Heroin Overdose Deaths Halved as Fentanyl Deaths Tripled Over 5 Years

Heroin Overdose Deaths Halved as Fentanyl Deaths Tripled Over 5 Years
Tablets believed to be laced with fentanyl are displayed at the Drug Enforcement Administration Northeast Regional Laboratory in New York on Oct. 8, 2019. (Don Emmert/AFP via Getty Images)
Petr Svab
9/6/2022
Updated:
9/6/2022
0:00
Fentanyl has displaced heroin as the leading cause of overdose deaths in the United States. Not only have overdoses involving fentanyl skyrocketed over the past years, but those involving heroin have actually dropped by about a half, according to estimates by the Centers for Disease Control and Prevention (CDC).

There were nearly 110,000 drug overdose deaths in the 12 months ending March 2022. Over 73,000 of those involved synthetic opioids such as fentanyl. That’s up from less than 41,000 two years ago and about 23,000 five years ago.

Overdoses involving heroin, on the other hand, dropped from more than 16,000 five years ago to some 8,000 in the 12 months ending March. The last time heroin-involved overdoses exceeded fentanyl ones was in 2016.

The numbers partly overlap because overdoses that involved multiple drugs are counted for each.

Drug overdoses have been for years, by far, the top cause of death for 25- to 44-year-olds. In 2020, accidental drug poisoning deaths exceeded traffic deaths by more than three to one in this age group, according to CDC mortality data.

Fentanyl, a highly addictive pain killer, is roughly 30-50 times more potent than heroin. About 3 milligrams is enough to kill an adult. The majority of it is made in China or synthesized from precursor chemicals supplied from China. It’s then smuggled to the United States either directly or via the southern border.

Because it’s cheap, fentanyl is sometimes mixed into heroin to increase the potency of the street drug. In recent years, drug traffickers have often been pressing fentanyl into small blue pills stamped “M30” to resemble the color and markings of prescription opioid painkiller oxycodone.

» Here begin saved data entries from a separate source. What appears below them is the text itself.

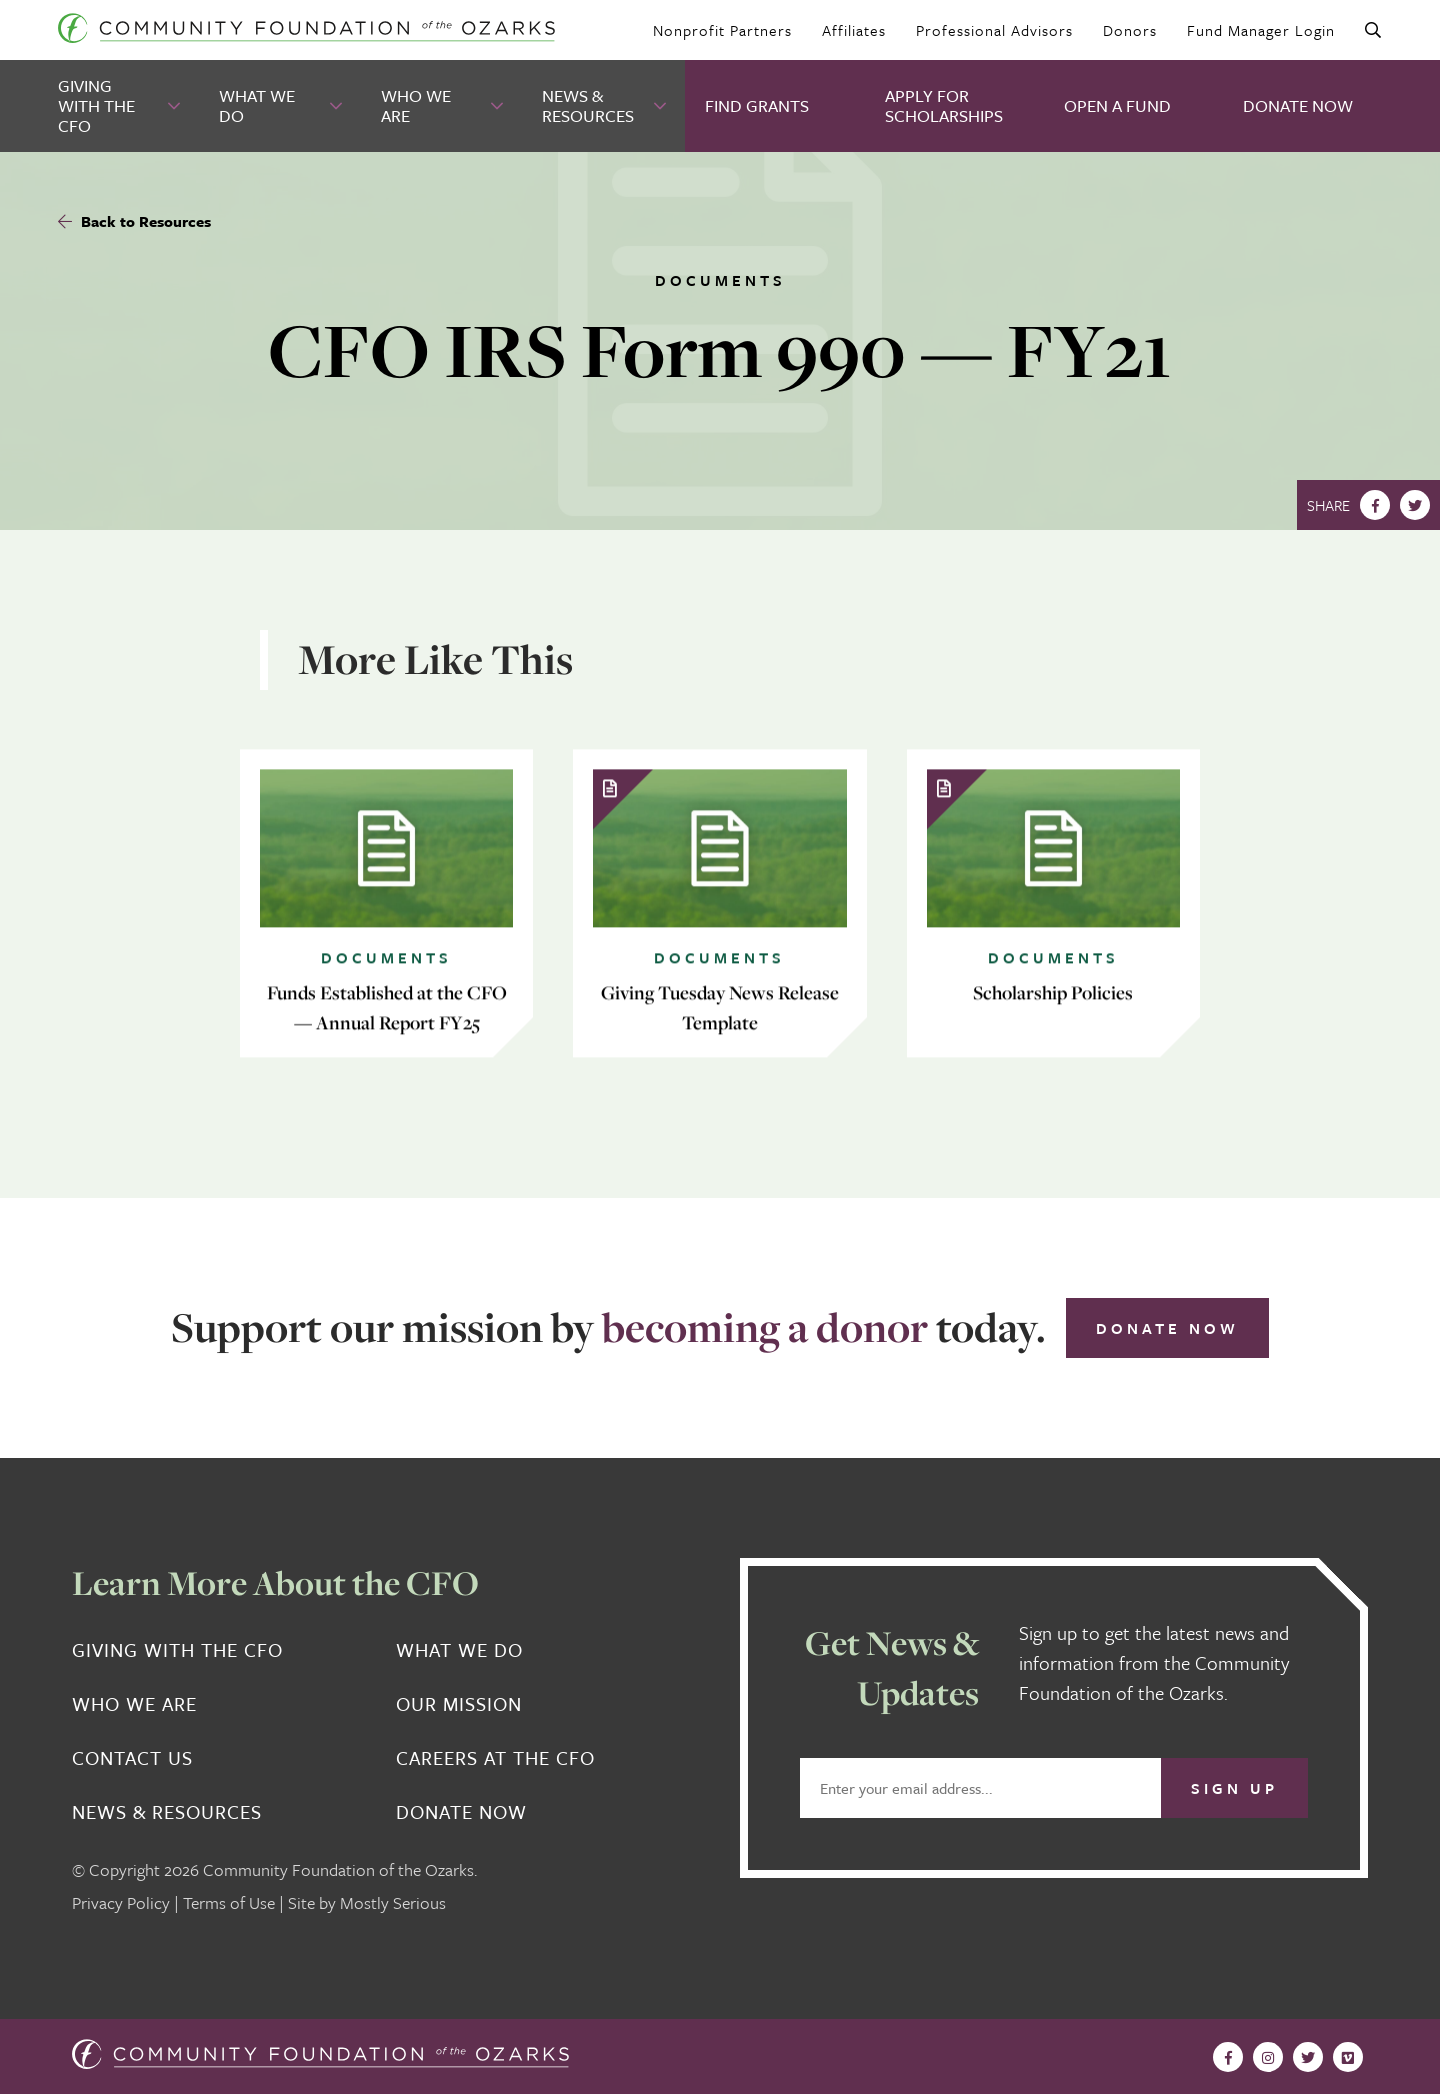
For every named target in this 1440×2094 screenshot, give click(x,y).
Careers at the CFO (495, 1758)
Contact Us (132, 1758)
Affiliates (854, 30)
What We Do (257, 105)
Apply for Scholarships (944, 105)
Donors (1130, 30)
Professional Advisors (994, 30)
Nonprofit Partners (722, 30)
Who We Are (416, 105)
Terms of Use (229, 1902)
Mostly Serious (393, 1902)
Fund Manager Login (1261, 30)
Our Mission (459, 1704)
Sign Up (1234, 1788)
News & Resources (588, 105)
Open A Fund (1117, 105)
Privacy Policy (121, 1902)
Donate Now (1298, 105)
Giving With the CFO (96, 105)
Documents (720, 280)
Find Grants (757, 105)
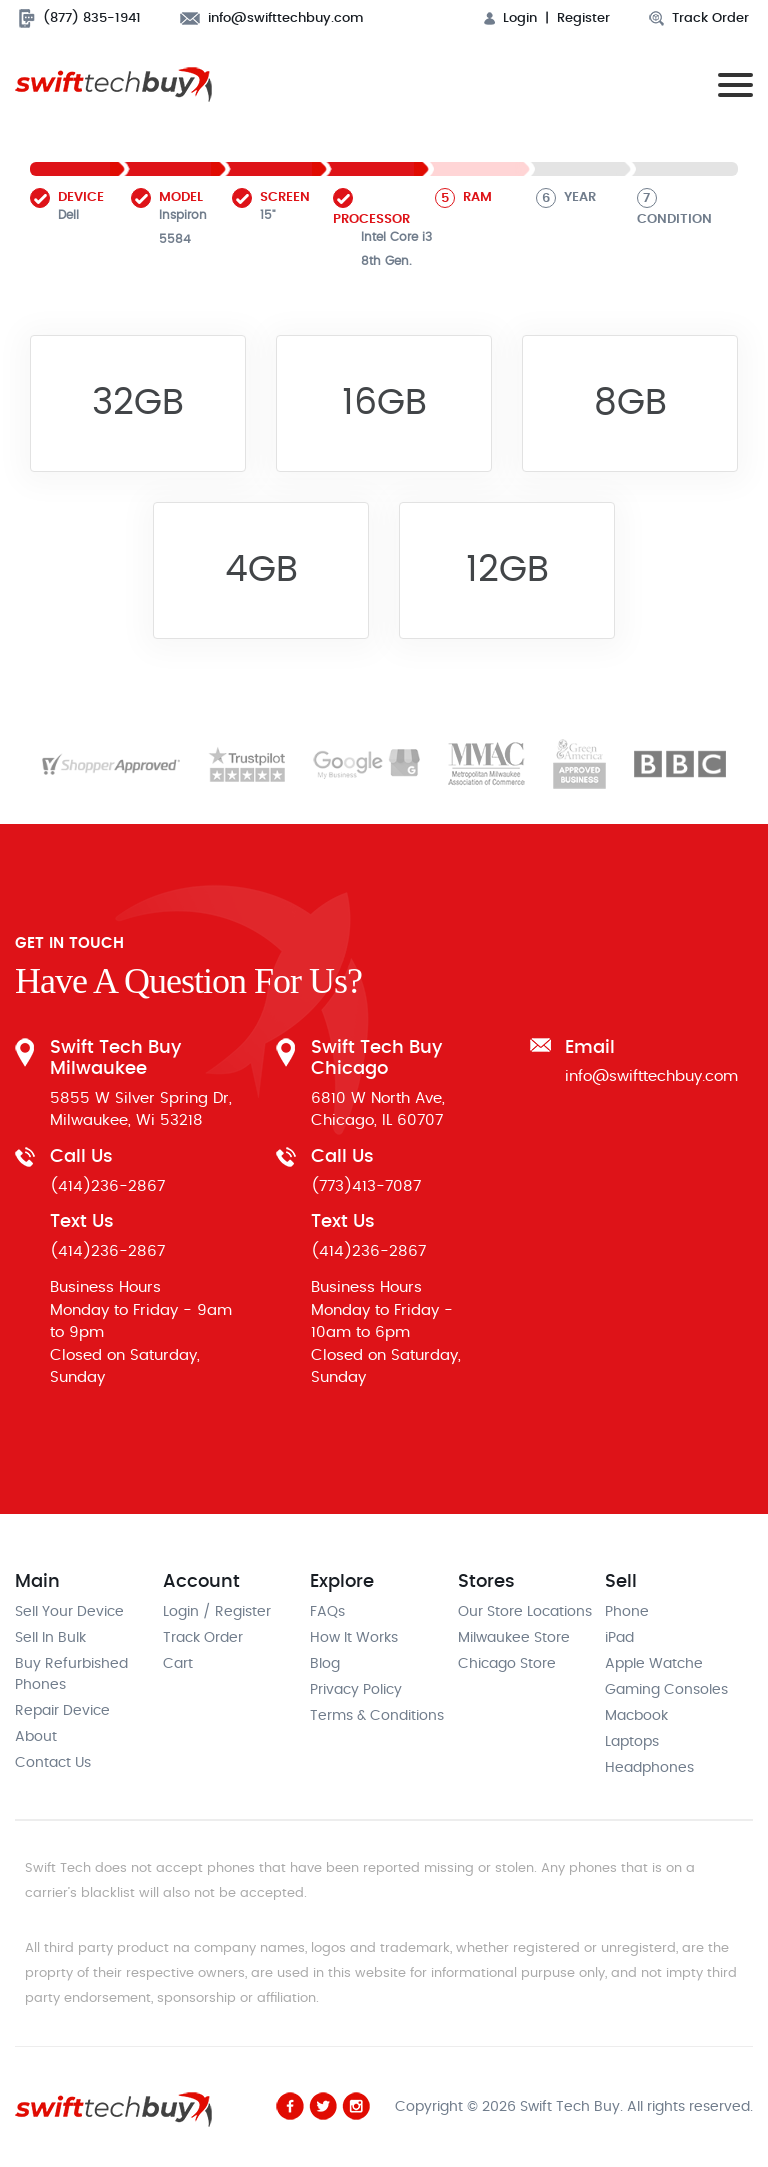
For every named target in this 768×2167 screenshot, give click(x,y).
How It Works (354, 1638)
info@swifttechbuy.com (272, 18)
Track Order (699, 18)
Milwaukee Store (514, 1638)
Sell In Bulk (50, 1638)
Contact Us (53, 1763)
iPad (619, 1638)
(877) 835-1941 (80, 18)
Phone (627, 1612)
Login (510, 18)
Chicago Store (507, 1664)
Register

Last year, the federal Drug Enforcement Agency (DEA) seized over 20 million counterfeit pills containing fentanyl or other drugs—more than the total seized in the previous two years.

“Fake prescription pills are easily accessible and often sold on social media and e-commerce platforms, making them available to anyone with a smartphone, including minors,” the agency said in a December 2021 fact sheet (pdf).

About two in five of the fentanyl-laced pills contained a potentially lethal dose, it said.

The Chinese Communist Party has been using fentanyl trafficking as a form of chemical warfare against America, according to experts on the regime’s unconventional warfare tactics.

Breitbart reported in 2019 that Mexican authorities seized a shipment from China carrying 25 tons of fentanyl—enough to kill every human on the planet.